Posted on 08/09/2011 6:02:08 PM PDT by Recovering_Democrat

On July 25, 2011, the Miami-Dade grand jury released several sweeping recommendations in a detailed report on the Nubia Barahona case. The murder of 10-year-old Nubia, apparently at the hands of her adoptive parents earlier this year in Florida, was a heinous crime for which the perpetrators should be severely punished...

While it is right to conduct a thorough review in the aftermath of tragic events in an effort to prevent similar tragedies, it is also important not to overreact. Unfortunately, the grand jury report overreacts in its recommendations to amend Florida’s homeschool laws because of Nubia’s adoptive parents’ claim that they were homeschooling her for the seven months leading up to her death.

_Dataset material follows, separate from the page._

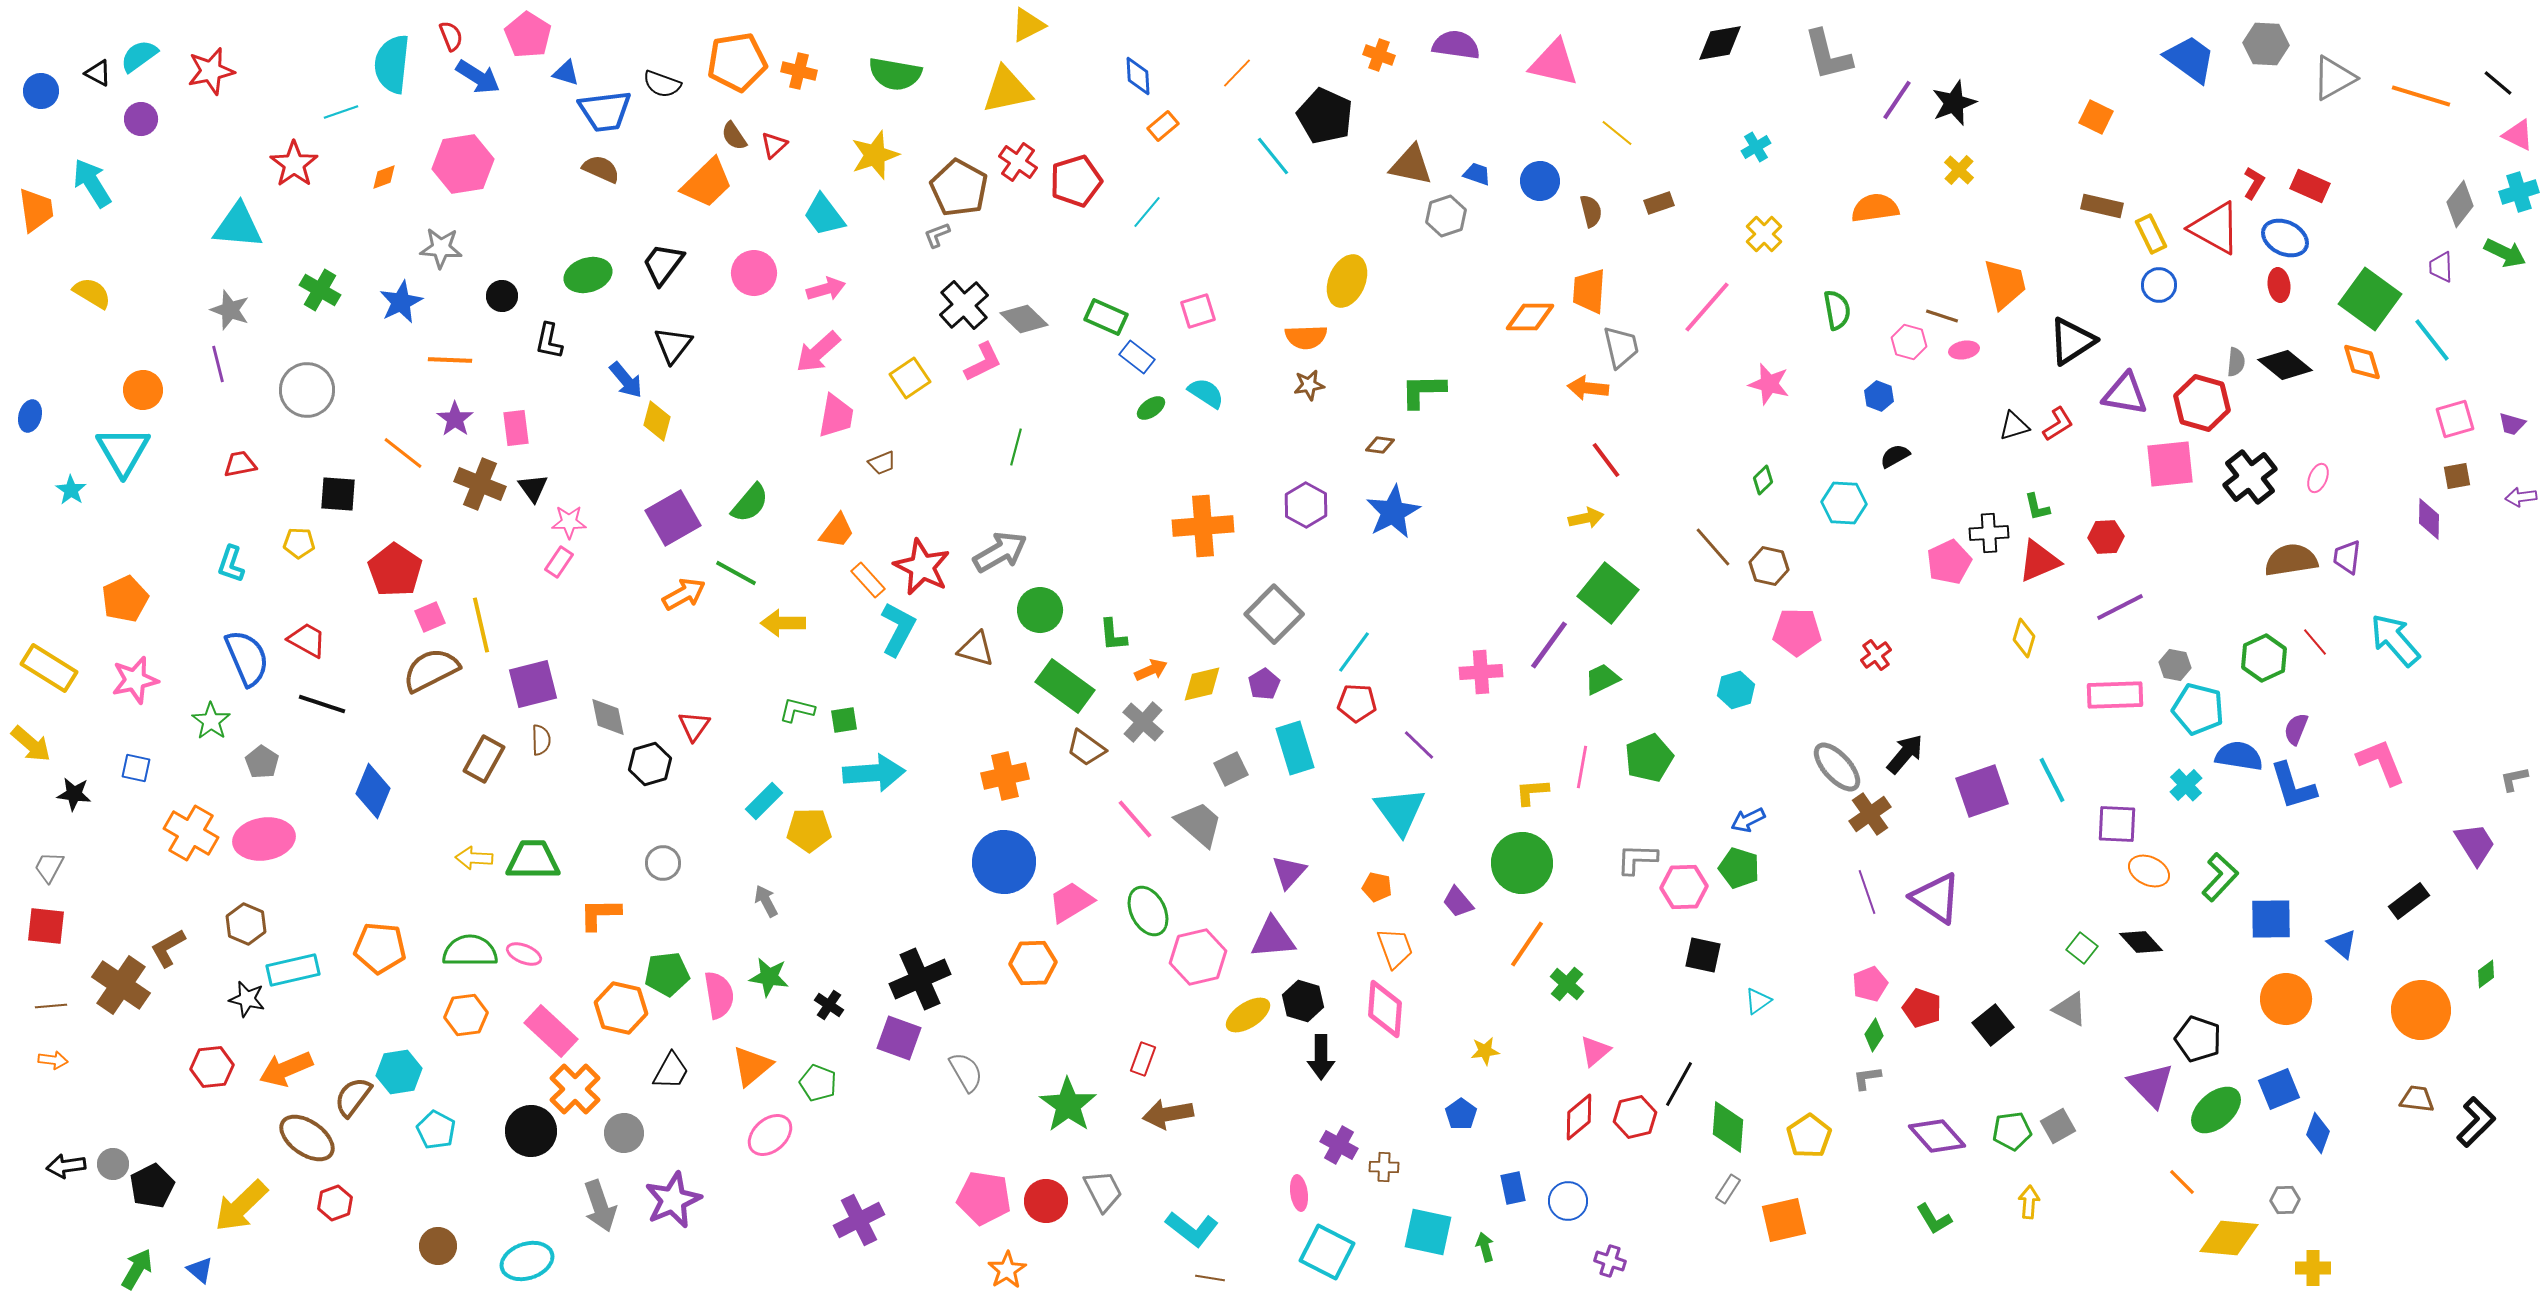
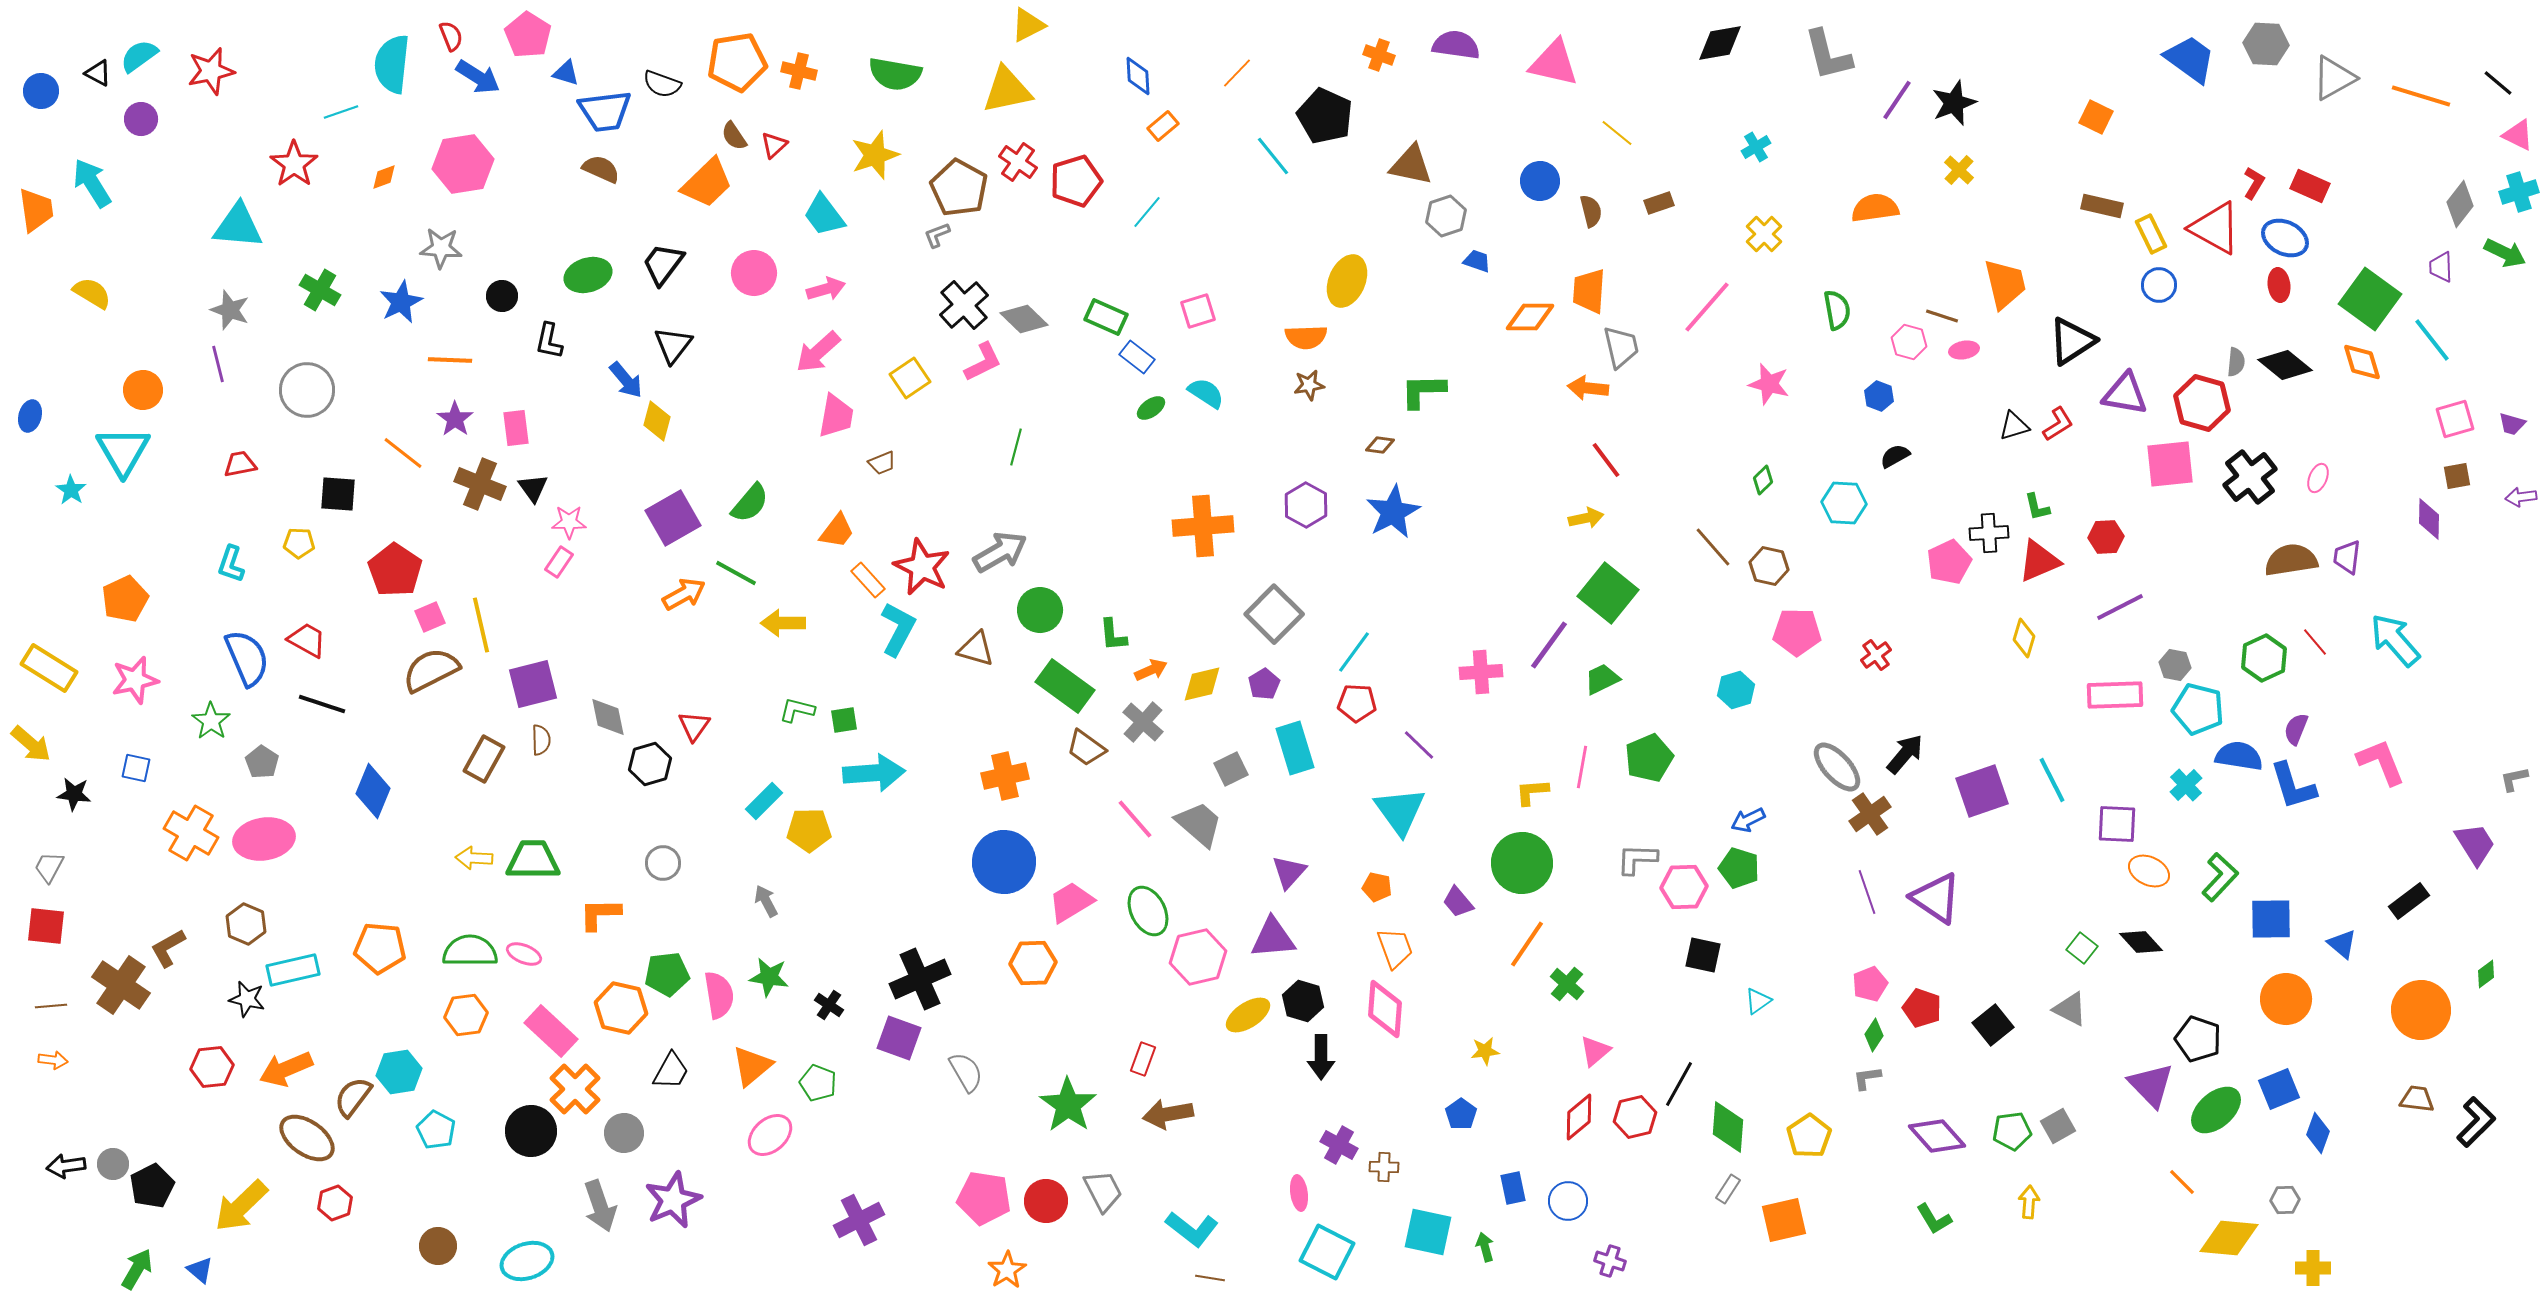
blue trapezoid at (1477, 174): moved 87 px down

The grand jury recommends that the law be amended to require every notice of intent for a home education program to “be forwarded to DCF to determine if any reports have been made to the DCF Hotline.” The grand jury went on to recommend that if parents had ever been the subject of a Department of Children and Families (DCF) investigation, they were to be immediately subject to a new investigation by DCF and required to submit to a period of monitoring, even if the previous investigation completely cleared them.

These overreaching recommendations are of great concern to Home School Legal Defense Association, the local homeschool community in Florida, and the wider homeschool movement around the country. The recommendations are stunning because they assume that the lawful decision of parents to teach their children at home must be examined by DCF every single time. Even more concerning, is the grand jury’s declaration that if parents had been falsely reported up to seven years ago and completely exonerated, they would be subject to an investigation and undetermined period of monitoring by DCF.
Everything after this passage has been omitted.